No matter what I try I just cant get my main rigs to be 100% stable. You may have seen some of my other recent threads about it but ive just put together another dedicated smaller folding machine and thats now crashing randomly as well! Main rig is running for about 2 days and then rebooting itself randomly, its running vista x64, MSI K9A2, AMD 7750 and 3 x 9800GX2's. Like I say will run fine for a couple of days and reboot itself, everything is turned off that would make it reboot, IE auto updates, screen saver, hibernate etc etc Theres no info in the event viewer besides "the recent shutdown at xx:xx was unexpected". Ive stressed it with various things inc IntelBurnTest which is hardcore and it passes fine. That one aside the other rig ive just built with win XP, Asus P5K, E8400 with 2 x 9800GT's. Again stress tested hard and no errors, will run happily but again XP will just crash randomly and it has done so in the early hours of the morning for the last 4 days again with no explanation in the event log Over the last month or so it been really annoying that I cant just leave the machines to crack on and they take constant attention and messing about with to try and stop them crashing! I cant see that im missing anything at all, Ive tried swapping hardware about, reinstalled windows and started again a couple of times, just getting fed up with it again! When then run, they run sweet but then just crash for what seems like no reason! Can someone who is a guru at big-rigs give me a rundown of how they set up a dedicated machine from scratch, like I say im sure im not missing anything but a rundown of everything will confirm im doing it all ok. Also do any of you run AV on folding machines? Cheers for any help
Not a guru in anyone's book, but here's my tuppence. I've not been able to get 4 cards to run stably on my K9A2, starting to think that its just that some of them have better power management than others. I know its a simple one and you've probably checked it, but automatic update launching at 3am was causing my machine problems until I realized the second time it happened (on XP).

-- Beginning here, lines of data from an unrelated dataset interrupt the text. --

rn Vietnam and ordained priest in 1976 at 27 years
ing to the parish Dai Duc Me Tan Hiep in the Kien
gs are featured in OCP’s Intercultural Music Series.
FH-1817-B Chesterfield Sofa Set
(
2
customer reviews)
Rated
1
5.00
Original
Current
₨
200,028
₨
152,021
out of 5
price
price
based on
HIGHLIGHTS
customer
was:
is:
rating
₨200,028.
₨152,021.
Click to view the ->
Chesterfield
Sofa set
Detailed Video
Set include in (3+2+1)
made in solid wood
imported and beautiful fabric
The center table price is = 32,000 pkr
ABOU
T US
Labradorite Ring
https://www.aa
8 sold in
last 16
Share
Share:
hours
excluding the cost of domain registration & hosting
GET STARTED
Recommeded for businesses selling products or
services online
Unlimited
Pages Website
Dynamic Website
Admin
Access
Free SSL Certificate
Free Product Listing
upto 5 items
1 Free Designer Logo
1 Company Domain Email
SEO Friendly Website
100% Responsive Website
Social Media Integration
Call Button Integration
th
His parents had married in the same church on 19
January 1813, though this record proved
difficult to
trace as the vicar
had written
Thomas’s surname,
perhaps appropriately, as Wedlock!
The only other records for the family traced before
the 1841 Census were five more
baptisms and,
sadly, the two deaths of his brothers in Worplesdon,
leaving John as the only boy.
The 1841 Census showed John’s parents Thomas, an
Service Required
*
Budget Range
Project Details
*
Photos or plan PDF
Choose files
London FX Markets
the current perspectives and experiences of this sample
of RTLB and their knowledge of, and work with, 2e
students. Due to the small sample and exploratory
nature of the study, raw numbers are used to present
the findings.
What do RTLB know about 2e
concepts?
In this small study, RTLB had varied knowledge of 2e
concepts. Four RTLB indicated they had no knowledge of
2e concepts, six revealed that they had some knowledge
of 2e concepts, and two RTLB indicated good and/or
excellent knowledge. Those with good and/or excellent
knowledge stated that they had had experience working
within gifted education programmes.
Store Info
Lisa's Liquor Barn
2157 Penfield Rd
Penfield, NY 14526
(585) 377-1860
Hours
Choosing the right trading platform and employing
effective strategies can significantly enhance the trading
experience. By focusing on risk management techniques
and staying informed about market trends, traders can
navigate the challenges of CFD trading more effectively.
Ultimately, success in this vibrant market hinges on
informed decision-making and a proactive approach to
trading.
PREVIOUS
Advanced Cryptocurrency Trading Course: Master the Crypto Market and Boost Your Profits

I'm seriously useless at this sort of stuff but a couple of things to check might be are you installing from the same windows vista disk each time ? if so is it an original or an "Acquired" copy? have you checked that the bios is'nt set to turn the pc off for some reason temperature or something. you say that you've rebuilt it the system did you use any of the original parts from the first system might be worth have a look at those parts first if you did. sorry couldnt be more help but hopefully it might help a little
silly question.. could it be the northbridge over heating on ur mobo?? i have had that problem a while back on my pc, so i just took the side of the case off... no other part of my pc was over heating just the mobo
Where do they run/ Are they in the server room? Having seen that your new rig on the P5K is crashing as well I would be pointing the problem at a dodgy power supply (Not PSU, but the supply itself) or a UPS maybe? This sucks because you have some awesome hardware to fold with and I know how frustrating it must be not being able to leave them to fold unattended.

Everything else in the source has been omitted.